Activity — Give the data back exactly as it stands.

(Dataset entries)

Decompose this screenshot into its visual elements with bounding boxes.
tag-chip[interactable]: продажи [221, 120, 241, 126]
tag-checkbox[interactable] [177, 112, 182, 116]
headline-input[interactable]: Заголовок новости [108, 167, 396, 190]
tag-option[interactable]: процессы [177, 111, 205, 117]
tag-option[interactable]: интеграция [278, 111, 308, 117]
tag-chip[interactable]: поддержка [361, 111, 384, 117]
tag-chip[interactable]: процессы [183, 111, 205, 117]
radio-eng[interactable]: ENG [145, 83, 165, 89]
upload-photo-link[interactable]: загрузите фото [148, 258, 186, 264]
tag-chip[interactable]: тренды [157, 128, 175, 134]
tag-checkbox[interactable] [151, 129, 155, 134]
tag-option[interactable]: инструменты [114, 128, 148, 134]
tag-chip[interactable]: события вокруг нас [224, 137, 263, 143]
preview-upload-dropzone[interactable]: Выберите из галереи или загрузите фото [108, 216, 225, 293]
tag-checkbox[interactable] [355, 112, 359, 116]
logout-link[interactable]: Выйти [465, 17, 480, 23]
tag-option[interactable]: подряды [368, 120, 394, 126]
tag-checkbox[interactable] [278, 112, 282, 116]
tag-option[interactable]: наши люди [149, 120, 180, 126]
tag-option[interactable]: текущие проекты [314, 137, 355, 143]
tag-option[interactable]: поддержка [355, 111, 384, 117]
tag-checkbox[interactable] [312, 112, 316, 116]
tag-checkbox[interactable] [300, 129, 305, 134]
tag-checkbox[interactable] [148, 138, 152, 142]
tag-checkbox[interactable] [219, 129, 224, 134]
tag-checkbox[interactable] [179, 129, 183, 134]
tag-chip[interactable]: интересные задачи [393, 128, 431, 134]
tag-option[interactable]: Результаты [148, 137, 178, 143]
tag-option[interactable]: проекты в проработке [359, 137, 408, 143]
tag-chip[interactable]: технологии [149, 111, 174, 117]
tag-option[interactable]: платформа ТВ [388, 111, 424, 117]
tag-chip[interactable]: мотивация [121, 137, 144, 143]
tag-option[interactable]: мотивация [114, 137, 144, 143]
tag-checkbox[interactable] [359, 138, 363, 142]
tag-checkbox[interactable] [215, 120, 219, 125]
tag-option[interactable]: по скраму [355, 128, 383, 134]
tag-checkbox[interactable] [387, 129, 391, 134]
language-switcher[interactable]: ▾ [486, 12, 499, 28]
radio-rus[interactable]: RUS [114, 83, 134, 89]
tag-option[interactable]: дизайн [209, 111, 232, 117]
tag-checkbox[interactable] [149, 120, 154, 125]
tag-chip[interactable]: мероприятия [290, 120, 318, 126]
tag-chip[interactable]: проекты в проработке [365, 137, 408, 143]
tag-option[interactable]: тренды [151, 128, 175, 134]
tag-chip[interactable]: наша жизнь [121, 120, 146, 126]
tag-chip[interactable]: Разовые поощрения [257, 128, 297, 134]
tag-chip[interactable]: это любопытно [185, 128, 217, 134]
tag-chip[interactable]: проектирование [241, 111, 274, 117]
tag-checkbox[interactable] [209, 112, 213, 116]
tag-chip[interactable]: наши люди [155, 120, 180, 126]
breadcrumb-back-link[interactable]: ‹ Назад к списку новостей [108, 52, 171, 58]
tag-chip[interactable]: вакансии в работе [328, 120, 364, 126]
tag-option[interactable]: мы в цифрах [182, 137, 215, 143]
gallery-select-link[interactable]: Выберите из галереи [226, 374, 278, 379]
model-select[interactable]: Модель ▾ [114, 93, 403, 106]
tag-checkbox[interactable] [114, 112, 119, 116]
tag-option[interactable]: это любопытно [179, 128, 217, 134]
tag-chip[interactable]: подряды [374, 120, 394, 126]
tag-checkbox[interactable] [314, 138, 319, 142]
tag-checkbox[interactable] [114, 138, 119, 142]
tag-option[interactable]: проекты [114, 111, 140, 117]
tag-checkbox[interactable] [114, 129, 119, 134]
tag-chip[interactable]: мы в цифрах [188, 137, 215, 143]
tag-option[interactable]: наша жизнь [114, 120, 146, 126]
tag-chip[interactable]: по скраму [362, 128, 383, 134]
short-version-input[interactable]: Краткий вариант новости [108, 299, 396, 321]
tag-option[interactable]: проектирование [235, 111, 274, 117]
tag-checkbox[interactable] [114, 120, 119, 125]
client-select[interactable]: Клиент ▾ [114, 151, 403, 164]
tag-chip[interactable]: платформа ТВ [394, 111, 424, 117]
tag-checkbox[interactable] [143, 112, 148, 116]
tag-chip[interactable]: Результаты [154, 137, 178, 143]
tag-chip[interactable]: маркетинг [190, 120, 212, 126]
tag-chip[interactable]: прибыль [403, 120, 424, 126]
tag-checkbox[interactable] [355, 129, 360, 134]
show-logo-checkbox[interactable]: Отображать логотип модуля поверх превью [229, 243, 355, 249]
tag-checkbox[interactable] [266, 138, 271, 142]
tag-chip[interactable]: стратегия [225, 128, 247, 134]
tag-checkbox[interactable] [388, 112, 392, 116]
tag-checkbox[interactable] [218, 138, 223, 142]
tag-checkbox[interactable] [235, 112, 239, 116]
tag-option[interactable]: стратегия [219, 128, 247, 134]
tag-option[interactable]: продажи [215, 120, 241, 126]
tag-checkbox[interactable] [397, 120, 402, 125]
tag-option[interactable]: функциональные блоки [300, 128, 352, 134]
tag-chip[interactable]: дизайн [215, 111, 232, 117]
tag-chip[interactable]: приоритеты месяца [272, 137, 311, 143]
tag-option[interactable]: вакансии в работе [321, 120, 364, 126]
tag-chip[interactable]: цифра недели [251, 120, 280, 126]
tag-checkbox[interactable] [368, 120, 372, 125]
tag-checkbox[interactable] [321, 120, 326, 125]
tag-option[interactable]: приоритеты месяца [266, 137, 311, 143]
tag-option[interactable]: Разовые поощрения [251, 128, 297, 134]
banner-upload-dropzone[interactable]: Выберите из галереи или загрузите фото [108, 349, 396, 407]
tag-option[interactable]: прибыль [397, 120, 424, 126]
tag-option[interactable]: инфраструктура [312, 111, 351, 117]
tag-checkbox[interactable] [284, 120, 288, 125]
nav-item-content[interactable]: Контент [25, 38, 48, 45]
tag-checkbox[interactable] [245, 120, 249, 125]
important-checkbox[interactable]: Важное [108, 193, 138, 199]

Task solution —
Decompose this screenshot into its visual elements with bounding boxes.
tag-chip[interactable]: продажи [221, 120, 241, 126]
tag-checkbox[interactable] [177, 112, 182, 116]
headline-input[interactable]: Заголовок новости [108, 167, 396, 190]
tag-option[interactable]: процессы [177, 111, 205, 117]
tag-option[interactable]: интеграция [278, 111, 308, 117]
tag-chip[interactable]: поддержка [361, 111, 384, 117]
tag-chip[interactable]: процессы [183, 111, 205, 117]
radio-eng[interactable]: ENG [145, 83, 165, 89]
upload-photo-link[interactable]: загрузите фото [148, 258, 186, 264]
tag-chip[interactable]: тренды [157, 128, 175, 134]
tag-checkbox[interactable] [151, 129, 155, 134]
tag-option[interactable]: инструменты [114, 128, 148, 134]
tag-chip[interactable]: события вокруг нас [224, 137, 263, 143]
preview-upload-dropzone[interactable]: Выберите из галереи или загрузите фото [108, 216, 225, 293]
tag-checkbox[interactable] [355, 112, 359, 116]
logout-link[interactable]: Выйти [465, 17, 480, 23]
tag-option[interactable]: подряды [368, 120, 394, 126]
tag-checkbox[interactable] [278, 112, 282, 116]
tag-option[interactable]: наши люди [149, 120, 180, 126]
tag-option[interactable]: текущие проекты [314, 137, 355, 143]
tag-option[interactable]: поддержка [355, 111, 384, 117]
tag-checkbox[interactable] [312, 112, 316, 116]
tag-checkbox[interactable] [300, 129, 305, 134]
tag-checkbox[interactable] [148, 138, 152, 142]
tag-checkbox[interactable] [219, 129, 224, 134]
tag-checkbox[interactable] [179, 129, 183, 134]
tag-chip[interactable]: интересные задачи [393, 128, 431, 134]
tag-option[interactable]: Результаты [148, 137, 178, 143]
tag-option[interactable]: проекты в проработке [359, 137, 408, 143]
tag-chip[interactable]: технологии [149, 111, 174, 117]
tag-option[interactable]: платформа ТВ [388, 111, 424, 117]
tag-chip[interactable]: мотивация [121, 137, 144, 143]
tag-option[interactable]: мотивация [114, 137, 144, 143]
tag-checkbox[interactable] [359, 138, 363, 142]
tag-checkbox[interactable] [215, 120, 219, 125]
tag-option[interactable]: по скраму [355, 128, 383, 134]
tag-checkbox[interactable] [387, 129, 391, 134]
language-switcher[interactable]: ▾ [486, 12, 499, 28]
radio-rus[interactable]: RUS [114, 83, 134, 89]
tag-option[interactable]: дизайн [209, 111, 232, 117]
tag-checkbox[interactable] [149, 120, 154, 125]
tag-chip[interactable]: мероприятия [290, 120, 318, 126]
tag-chip[interactable]: проекты в проработке [365, 137, 408, 143]
tag-option[interactable]: тренды [151, 128, 175, 134]
tag-chip[interactable]: наша жизнь [121, 120, 146, 126]
tag-chip[interactable]: Разовые поощрения [257, 128, 297, 134]
tag-chip[interactable]: это любопытно [185, 128, 217, 134]
tag-chip[interactable]: проектирование [241, 111, 274, 117]
tag-checkbox[interactable] [209, 112, 213, 116]
tag-chip[interactable]: наши люди [155, 120, 180, 126]
breadcrumb-back-link[interactable]: ‹ Назад к списку новостей [108, 52, 171, 58]
tag-chip[interactable]: вакансии в работе [328, 120, 364, 126]
tag-option[interactable]: мы в цифрах [182, 137, 215, 143]
gallery-select-link[interactable]: Выберите из галереи [226, 374, 278, 379]
model-select[interactable]: Модель ▾ [114, 93, 403, 106]
tag-checkbox[interactable] [114, 112, 119, 116]
tag-option[interactable]: это любопытно [179, 128, 217, 134]
tag-chip[interactable]: подряды [374, 120, 394, 126]
tag-checkbox[interactable] [314, 138, 319, 142]
tag-checkbox[interactable] [114, 138, 119, 142]
tag-option[interactable]: проекты [114, 111, 140, 117]
tag-checkbox[interactable] [114, 129, 119, 134]
tag-chip[interactable]: мы в цифрах [188, 137, 215, 143]
tag-option[interactable]: наша жизнь [114, 120, 146, 126]
tag-chip[interactable]: по скраму [362, 128, 383, 134]
short-version-input[interactable]: Краткий вариант новости [108, 299, 396, 321]
tag-option[interactable]: проектирование [235, 111, 274, 117]
tag-checkbox[interactable] [114, 120, 119, 125]
client-select[interactable]: Клиент ▾ [114, 151, 403, 164]
tag-chip[interactable]: платформа ТВ [394, 111, 424, 117]
tag-checkbox[interactable] [143, 112, 148, 116]
tag-chip[interactable]: Результаты [154, 137, 178, 143]
tag-chip[interactable]: маркетинг [190, 120, 212, 126]
tag-chip[interactable]: прибыль [403, 120, 424, 126]
tag-checkbox[interactable] [355, 129, 360, 134]
show-logo-checkbox[interactable]: Отображать логотип модуля поверх превью [229, 243, 355, 249]
tag-checkbox[interactable] [266, 138, 271, 142]
tag-chip[interactable]: стратегия [225, 128, 247, 134]
tag-checkbox[interactable] [388, 112, 392, 116]
tag-checkbox[interactable] [218, 138, 223, 142]
tag-checkbox[interactable] [235, 112, 239, 116]
tag-option[interactable]: стратегия [219, 128, 247, 134]
tag-option[interactable]: продажи [215, 120, 241, 126]
tag-checkbox[interactable] [397, 120, 402, 125]
tag-option[interactable]: функциональные блоки [300, 128, 352, 134]
tag-chip[interactable]: дизайн [215, 111, 232, 117]
tag-chip[interactable]: приоритеты месяца [272, 137, 311, 143]
tag-option[interactable]: вакансии в работе [321, 120, 364, 126]
tag-chip[interactable]: цифра недели [251, 120, 280, 126]
tag-checkbox[interactable] [368, 120, 372, 125]
tag-checkbox[interactable] [321, 120, 326, 125]
tag-option[interactable]: приоритеты месяца [266, 137, 311, 143]
tag-option[interactable]: Разовые поощрения [251, 128, 297, 134]
banner-upload-dropzone[interactable]: Выберите из галереи или загрузите фото [108, 349, 396, 407]
tag-option[interactable]: прибыль [397, 120, 424, 126]
tag-option[interactable]: инфраструктура [312, 111, 351, 117]
tag-checkbox[interactable] [284, 120, 288, 125]
nav-item-content[interactable]: Контент [25, 38, 48, 45]
tag-checkbox[interactable] [245, 120, 249, 125]
important-checkbox[interactable]: Важное [108, 193, 138, 199]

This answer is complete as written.